Activity: The full listing should be set down again without a single alteration.

----

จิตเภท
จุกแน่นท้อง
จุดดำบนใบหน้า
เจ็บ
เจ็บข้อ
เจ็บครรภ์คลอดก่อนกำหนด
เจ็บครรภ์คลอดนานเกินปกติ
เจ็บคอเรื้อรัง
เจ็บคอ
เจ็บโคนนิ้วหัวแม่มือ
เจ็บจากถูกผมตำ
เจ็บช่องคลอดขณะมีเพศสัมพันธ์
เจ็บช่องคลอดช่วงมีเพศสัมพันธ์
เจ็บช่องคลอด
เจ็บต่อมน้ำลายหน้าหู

----

Task output:
จิตเภท
จุกแน่นท้อง
จุดดำบนใบหน้า
เจ็บ
เจ็บข้อ
เจ็บครรภ์คลอดก่อนกำหนด
เจ็บครรภ์คลอดนานเกินปกติ
เจ็บคอเรื้อรัง
เจ็บคอ
เจ็บโคนนิ้วหัวแม่มือ
เจ็บจากถูกผมตำ
เจ็บช่องคลอดขณะมีเพศสัมพันธ์
เจ็บช่องคลอดช่วงมีเพศสัมพันธ์
เจ็บช่องคลอด
เจ็บต่อมน้ำลายหน้าหู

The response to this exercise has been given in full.